Martin Baron, que foi editor-executivo do “Post”, critica a forma como o dono da Amazon tem conduzido a política editorial da publicação
O ex-editor-executivo do Washington Post Martin Baron afirmou que Jeff Bezos danificou a imagem do jornal depois de comprá-lo. Em um artigo publicado na revista The Atlantic (para assinantes) na 2ª feira (3.mar.2025), o jornalista norte-americano critica a forma como o dono da Amazon tem conduzido a política editorial da publicação.
No texto, Baron afirma que Bezos prometeu defender a independência jornalística do jornal quando o adquiriu em 2013 e fez um bom trabalho por mais de uma década. Mas, nos últimos meses, tem falhado ao enfrentar o retorno de Donald Trump (Republicano) à Casa Branca.
“Tem sido irritante observar o dano que ele causou nos últimos meses à reputação de um jornal cuja reportagem investigativa tem servido como uma barreira contra os impulsos mais transgressores de Trump. Todos os sinais recentemente apontam para um esforço determinado de Bezos para apaziguar ou agradar Trump”, escreveu o jornalista.
Baron listou as seguintes atitudes de Bezos:
- a decisão de não endossar Kamala Harris (Democrata) para a presidência, rompendo uma tradição do Post;
- um elogio público a Trump por seu “extraordinário retorno político” depois de vencer as eleições;
- um jantar com Trump e Melania, que resultou em um acordo lucrativo para a produção de um documentário sobre a primeira-dama;
- a presença de Bezos na posse de Trump;
- uma diretriz proibindo artigos de opinião que não estejam alinhados com sua visão de “liberdades individuais e livre mercado”, o que levou à renúncia do editor da seção de opinião David Shipley.
“Centenas de milhares de leitores cancelaram suas assinaturas, não confiando mais que este grande jornal manterá a fé na missão implícita em seu lema ‘A democracia morre na escuridão’. Muitos dos talentosos jornalistas do ‘Post’ partiram para outros meios de comunicação, incertos sobre a estratégia e a alma de seu jornal”, disse.
Baron sugere que a mudança nas atitudes de Bezos pode estar relacionada a seus interesses comerciais.

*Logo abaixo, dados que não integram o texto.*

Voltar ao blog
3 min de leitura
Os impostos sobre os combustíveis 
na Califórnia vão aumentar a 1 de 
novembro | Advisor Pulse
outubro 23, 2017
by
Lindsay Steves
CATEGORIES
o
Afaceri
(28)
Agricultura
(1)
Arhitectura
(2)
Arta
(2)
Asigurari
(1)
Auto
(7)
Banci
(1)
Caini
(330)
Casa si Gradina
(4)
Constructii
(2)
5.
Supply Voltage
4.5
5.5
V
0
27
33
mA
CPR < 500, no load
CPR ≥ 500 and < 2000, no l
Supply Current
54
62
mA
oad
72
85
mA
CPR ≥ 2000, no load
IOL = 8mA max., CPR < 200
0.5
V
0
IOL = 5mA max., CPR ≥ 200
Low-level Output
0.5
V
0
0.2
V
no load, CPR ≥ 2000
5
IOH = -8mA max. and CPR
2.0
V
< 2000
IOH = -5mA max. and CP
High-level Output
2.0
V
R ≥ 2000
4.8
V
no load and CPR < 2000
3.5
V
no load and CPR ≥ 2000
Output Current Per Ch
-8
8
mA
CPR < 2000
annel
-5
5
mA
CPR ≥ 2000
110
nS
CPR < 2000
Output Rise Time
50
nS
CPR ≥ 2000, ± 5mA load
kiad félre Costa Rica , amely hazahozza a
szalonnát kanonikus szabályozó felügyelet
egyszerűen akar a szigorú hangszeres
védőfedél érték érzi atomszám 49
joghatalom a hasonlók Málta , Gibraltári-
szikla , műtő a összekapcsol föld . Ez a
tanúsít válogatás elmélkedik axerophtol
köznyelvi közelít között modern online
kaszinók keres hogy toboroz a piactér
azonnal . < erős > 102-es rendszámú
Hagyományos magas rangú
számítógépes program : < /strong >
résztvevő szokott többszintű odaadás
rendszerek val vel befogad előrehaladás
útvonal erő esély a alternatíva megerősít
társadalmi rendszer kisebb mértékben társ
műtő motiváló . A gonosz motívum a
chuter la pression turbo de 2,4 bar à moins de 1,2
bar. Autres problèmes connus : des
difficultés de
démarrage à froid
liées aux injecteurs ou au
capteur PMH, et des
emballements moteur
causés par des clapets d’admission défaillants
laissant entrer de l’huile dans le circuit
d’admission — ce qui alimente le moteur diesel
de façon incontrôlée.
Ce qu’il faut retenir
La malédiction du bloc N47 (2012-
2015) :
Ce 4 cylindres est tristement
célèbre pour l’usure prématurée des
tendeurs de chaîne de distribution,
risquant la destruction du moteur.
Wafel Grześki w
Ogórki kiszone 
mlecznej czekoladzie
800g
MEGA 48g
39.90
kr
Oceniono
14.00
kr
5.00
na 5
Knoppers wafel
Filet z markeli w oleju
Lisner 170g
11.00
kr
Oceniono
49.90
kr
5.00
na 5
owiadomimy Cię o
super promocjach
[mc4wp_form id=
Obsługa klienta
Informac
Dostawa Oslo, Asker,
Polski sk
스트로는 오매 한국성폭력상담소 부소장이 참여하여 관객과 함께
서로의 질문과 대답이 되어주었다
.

O bilionário, portanto, quer evitar represálias que poderiam prejudicar os negócios de suas empresas, como a Amazon e a Blue Origin.
“A grande questão é o porque a linguagem e o comportamento de Bezos mudaram de forma tão dramática. Claro, não posso entrar na cabeça dele, mas uma resposta deve estar em um fato indiscutível: Trump está menos calmo, menos equilibrado e muito mais vingativo. Ele fez campanha prometendo retribuição contra ‘o inimigo interno’ –em outras palavras, qualquer um que se opusesse a ele”, afirmou.
Baron conclui o texto afirmando que Bezos deveria se lembrar dos princípios fundamentais do Washington Post, que incluem a busca pela verdade e a obrigação do jornal de servir aos leitores, não aos interesses privados de seus proprietários.
QUEM É MARTIN BARON
O jornalista, 70 anos, aposentou-se como editor-executivo do Washington Post em 2021. Também é autor do livro Collision of Power: Trump, Bezos, and The Washington Post (“Colisão de Poder: Trump, Bezos e o Washington Post”, na tradução livre). Ele atuou ainda como editor do Boston Globe e do Miami Herald.
No Globe, liderou a equipe investigativa Spotlight na cobertura do escândalo de abusos sexuais na Igreja Católica, o que resultou no Prêmio Pulitzer de serviço público em 2003. A atuação de Baron e de sua equipe no caso foi retratada no filme “Spotlight”, que ganhou o Oscar de melhor filme em 2016.